Friday, May 11, 2012

Baby Steps


This is most certainly not going to be a personal blog. By that I mean no more rantings, life is unfair cries and   such. Due to some unforeseen circumstances and some self-created mistakes, I am likely to have a lot of time on my hand in the near future.
Over the last few days, almost everyone who speaks to me has asked me one of the two things- ‘So koi result aaya?’ or ‘Koi Job interview ka call aaya’. Of course there are variations about waitlist movements and more. And mumbling a hesitant ‘Not Really’, makes people put their best sympathetic face forward. Or like S enquired yesterday, truly incredulous at my insufficiently depressed demeanor ‘Teri fatt nahi rahi?’
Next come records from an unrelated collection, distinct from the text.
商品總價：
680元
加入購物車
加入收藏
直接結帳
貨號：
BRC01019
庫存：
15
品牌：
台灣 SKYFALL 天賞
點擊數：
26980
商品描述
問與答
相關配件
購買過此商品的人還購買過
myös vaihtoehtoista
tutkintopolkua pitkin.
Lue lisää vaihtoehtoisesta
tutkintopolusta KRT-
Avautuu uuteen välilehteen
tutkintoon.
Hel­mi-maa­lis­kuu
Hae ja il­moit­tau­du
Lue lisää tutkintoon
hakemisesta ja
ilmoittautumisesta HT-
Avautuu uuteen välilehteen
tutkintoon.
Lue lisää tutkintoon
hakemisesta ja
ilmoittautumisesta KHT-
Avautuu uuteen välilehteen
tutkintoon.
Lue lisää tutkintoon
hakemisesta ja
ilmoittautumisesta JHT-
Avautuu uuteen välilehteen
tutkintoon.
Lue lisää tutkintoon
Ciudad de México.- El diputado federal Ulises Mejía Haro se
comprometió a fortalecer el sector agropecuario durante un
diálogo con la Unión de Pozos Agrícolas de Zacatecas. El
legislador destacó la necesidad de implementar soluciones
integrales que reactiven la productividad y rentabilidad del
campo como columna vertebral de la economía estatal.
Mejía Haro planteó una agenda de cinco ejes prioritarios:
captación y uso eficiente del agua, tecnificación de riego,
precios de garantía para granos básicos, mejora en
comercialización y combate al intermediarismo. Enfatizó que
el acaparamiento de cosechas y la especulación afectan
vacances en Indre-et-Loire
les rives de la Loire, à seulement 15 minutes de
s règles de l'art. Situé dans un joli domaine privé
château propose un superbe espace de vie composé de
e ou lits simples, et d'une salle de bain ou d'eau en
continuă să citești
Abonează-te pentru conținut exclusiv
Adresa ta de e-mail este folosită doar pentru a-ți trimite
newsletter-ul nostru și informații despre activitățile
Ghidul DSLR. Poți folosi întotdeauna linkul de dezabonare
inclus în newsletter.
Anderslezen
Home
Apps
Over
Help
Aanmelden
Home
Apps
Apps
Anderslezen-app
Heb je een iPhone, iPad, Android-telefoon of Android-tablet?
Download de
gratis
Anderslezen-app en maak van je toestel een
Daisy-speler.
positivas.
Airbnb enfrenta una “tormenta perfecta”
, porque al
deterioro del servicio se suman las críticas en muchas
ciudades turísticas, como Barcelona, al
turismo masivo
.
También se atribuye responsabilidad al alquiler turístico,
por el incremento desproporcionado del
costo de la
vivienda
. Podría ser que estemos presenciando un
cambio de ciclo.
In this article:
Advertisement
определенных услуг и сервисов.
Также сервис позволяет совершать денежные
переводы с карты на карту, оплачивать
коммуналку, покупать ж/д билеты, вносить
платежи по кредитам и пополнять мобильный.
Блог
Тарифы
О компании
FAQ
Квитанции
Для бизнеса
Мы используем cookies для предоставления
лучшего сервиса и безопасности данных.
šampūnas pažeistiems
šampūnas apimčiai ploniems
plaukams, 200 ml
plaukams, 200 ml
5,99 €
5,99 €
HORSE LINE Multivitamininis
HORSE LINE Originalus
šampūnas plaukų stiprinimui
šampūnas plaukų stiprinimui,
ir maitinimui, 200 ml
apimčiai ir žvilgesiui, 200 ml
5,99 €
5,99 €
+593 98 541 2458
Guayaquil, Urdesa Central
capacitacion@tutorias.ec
Well for some reason, nahi, m no longer wishing to die (Oh ok, I never wished that, I still have to visit Sydney, blow my parents’ money when I get married, force my child to learn taekwondo and certain more ambitious goals). After a lot of painful rationalization, I do think, this could be the best thing to happen to me. My completely unreasonable but insuppressible anger with life, parents, BF, friends and God has dissolved. Not being much of a religious person in any case, I do feel if there really is an entity like God, he/she would be quite amused by me. I think our one-sided relationship involved a lot of name calling, and that should end now. 

Well, suddenly there’s so much to do in life, and monotonously doing a job which I hate, isn’t going to help my cause. So here's me, having quit my job, I do realize the need to do a lot of introspection as to whether corporate life is really for me, whether I am aimlessly targeting goals without knowing why. Probably next year, I wouldn’t need to come up with creative fake answers, if at all I go down that road again.

So while I fluctuate between feeling excited and feeling depressed about the status quo, I do hope to use it wisely. This blog is just going to be a product of that effort.